Quels effets observés sur les élèves ?

   Le premier effet est une motivation importante des élèves qui s'engagent beaucoup plus volontiers que d'ordinaire dans l'écriture. Cette activité leur a permis de faire un lien entre leur « monde personnel » et leur travail à l'école. Pour certains, le fait de se savoir lus et de devoir répondre à des commentaires a été déterminant. Ils ont fait l'expérience du plaisir d'être lu, compris, sollicité comme « expert » dans un domaine qu'ils connaissent bien. Ils ont aussi appris à utiliser divers supports (livres, images de leurs héros, sites Internet...) pour trouver ou confirmer des informations et pour enrichir leurs posts. Ils ont progressé en lecture ciblée, en reformulation et synthèse, ont appris à formuler oralement puis en langage écrit correct ce qu'ils souhaitaient rédiger.

   Ce fort investissement dans l'acte d'écrire a favorisé des progrès et une meilleure aisance en lecture/écriture ainsi que dans l'utilisation de l'ordinateur.

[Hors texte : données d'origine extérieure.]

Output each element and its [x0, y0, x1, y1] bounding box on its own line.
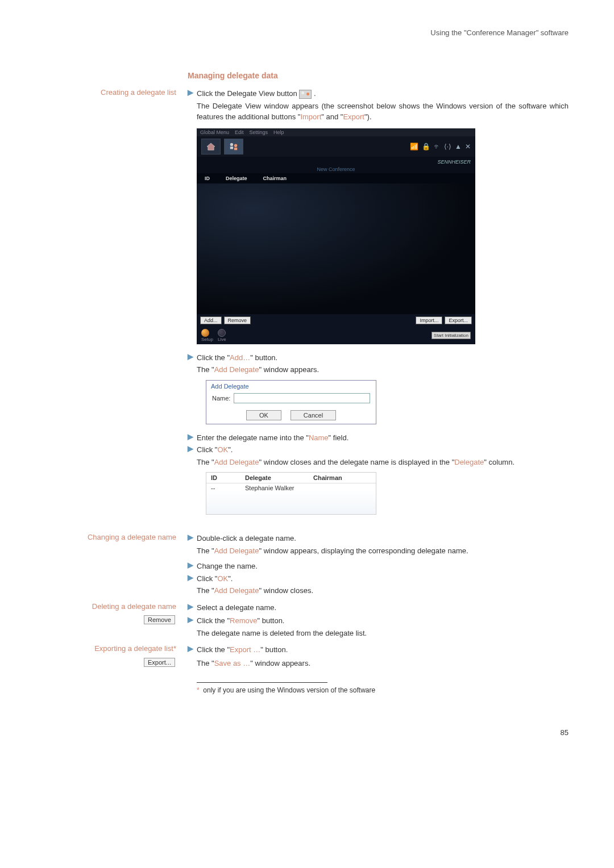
step-text: Click "OK".	[197, 444, 569, 456]
table-body-empty	[197, 183, 475, 314]
export-side-button: Export...	[144, 658, 175, 667]
step-text: Select a delegate name.	[197, 602, 569, 614]
delegate-view-button[interactable]	[224, 139, 243, 155]
add-delegate-dialog: Add Delegate Name: OK Cancel	[206, 380, 376, 424]
step-text: Click the "Add…" button.	[197, 352, 569, 364]
bullet-arrow-icon: ▶	[188, 533, 197, 544]
bullet-arrow-icon: ▶	[188, 88, 197, 99]
col-chairman: Chairman	[255, 176, 295, 181]
step-note: The Delegate View window appears (the sc…	[197, 101, 569, 123]
step-note: The "Save as …" window appears.	[197, 658, 569, 669]
col-delegate: Delegate	[218, 176, 255, 181]
bullet-arrow-icon: ▶	[188, 352, 197, 364]
side-label-export: Exporting a delegate list*	[34, 644, 188, 657]
step-note: The "Add Delegate" window closes and the…	[197, 457, 569, 468]
svg-rect-2	[230, 147, 233, 149]
col-id: ID	[211, 474, 245, 481]
subhead-tab: New Conference	[197, 165, 475, 173]
remove-side-button: Remove	[144, 615, 175, 624]
add-button[interactable]: Add...	[200, 316, 222, 324]
col-chairman: Chairman	[313, 474, 342, 481]
menu-settings[interactable]: Settings	[250, 130, 268, 135]
col-id: ID	[197, 176, 218, 181]
step-text: Click "OK".	[197, 573, 569, 585]
step-note: The "Add Delegate" window closes.	[197, 585, 569, 596]
setup-mode-icon[interactable]	[201, 329, 209, 337]
name-field[interactable]	[234, 393, 370, 403]
cell-id: --	[211, 485, 245, 491]
dialog-title: Add Delegate	[206, 381, 376, 392]
audio-icon[interactable]: 📶	[410, 143, 418, 151]
bullet-arrow-icon: ▶	[188, 602, 197, 614]
side-label-delete: Deleting a delegate name	[34, 602, 188, 615]
menubar: Global Menu Edit Settings Help	[197, 128, 475, 136]
footnote: * only if you are using the Windows vers…	[197, 686, 569, 694]
svg-point-1	[230, 143, 233, 145]
page-number: 85	[34, 728, 569, 737]
start-init-button[interactable]: Start Initialization	[432, 332, 471, 339]
cancel-button[interactable]: Cancel	[291, 410, 336, 420]
room-view-button[interactable]	[201, 139, 221, 155]
live-mode-icon[interactable]	[218, 329, 226, 337]
step-text: Click the "Remove" button.	[197, 615, 569, 627]
step-text: Click the "Export …" button.	[197, 644, 569, 656]
bullet-arrow-icon: ▶	[188, 432, 197, 444]
close-icon[interactable]: ✕	[465, 143, 471, 151]
bullet-arrow-icon: ▶	[188, 444, 197, 456]
running-head: Using the "Conference Manager" software	[34, 28, 569, 37]
bullet-arrow-icon: ▶	[188, 561, 197, 572]
expand-icon[interactable]: ⟨·⟩	[444, 143, 451, 151]
remove-button[interactable]: Remove	[224, 316, 251, 324]
delegate-view-screenshot: Global Menu Edit Settings Help	[197, 128, 475, 344]
step-note: The "Add Delegate" window appears, displ…	[197, 545, 569, 557]
col-delegate: Delegate	[245, 474, 313, 481]
column-headers: ID Delegate Chairman	[197, 173, 475, 183]
svg-marker-0	[207, 143, 215, 149]
brand-logo: SENNHEISER	[437, 159, 471, 165]
menu-edit[interactable]: Edit	[235, 130, 244, 135]
step-text: Enter the delegate name into the "Name" …	[197, 432, 569, 444]
step-text: Click the Delegate View button .	[197, 88, 569, 99]
warning-icon[interactable]: ▲	[455, 143, 462, 151]
side-label-change: Changing a delegate name	[34, 533, 188, 601]
lock-icon[interactable]: 🔒	[422, 143, 430, 151]
setup-label: Setup	[201, 337, 213, 342]
menu-help[interactable]: Help	[273, 130, 284, 135]
bullet-arrow-icon: ▶	[188, 573, 197, 585]
step-text: Double-click a delegate name.	[197, 533, 569, 544]
export-button[interactable]: Export...	[445, 316, 472, 324]
footnote-rule	[197, 682, 327, 683]
step-note: The "Add Delegate" window appears.	[197, 364, 569, 375]
antenna-icon[interactable]: ᯤ	[434, 143, 441, 151]
import-button[interactable]: Import...	[416, 316, 442, 324]
svg-rect-4	[234, 147, 237, 149]
svg-point-3	[234, 144, 237, 147]
bullet-arrow-icon: ▶	[188, 615, 197, 627]
name-label: Name:	[212, 395, 230, 402]
delegate-view-icon	[299, 90, 312, 99]
section-heading: Managing delegate data	[188, 71, 569, 80]
bullet-arrow-icon: ▶	[188, 644, 197, 656]
side-label-create: Creating a delegate list	[34, 88, 188, 532]
table-row: -- Stephanie Walker	[206, 483, 376, 514]
menu-global[interactable]: Global Menu	[200, 130, 229, 135]
step-text: Change the name.	[197, 561, 569, 572]
cell-name: Stephanie Walker	[245, 485, 313, 491]
ok-button[interactable]: OK	[246, 410, 281, 420]
step-note: The delegate name is deleted from the de…	[197, 628, 569, 639]
delegate-table-snippet: ID Delegate Chairman -- Stephanie Walker	[206, 472, 376, 515]
live-label: Live	[218, 337, 226, 342]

   Pour l'un d'entre eux, cela a permis de prendre conscience d'un problème de dysorthographie nécessitant une prise en charge orthophonique. Cette prise en charge, conseillée par l'école depuis plusieurs années, s'est alors mise en place sur l'initiative de l'élève.

   Enfin ce travail leur a aussi donné l'occasion d'être fiers de leurs productions et d'affirmer leurs goûts, ce qui ne peut être que bénéfique pour ces élèves en difficulté à l'estime de soi fragilisée.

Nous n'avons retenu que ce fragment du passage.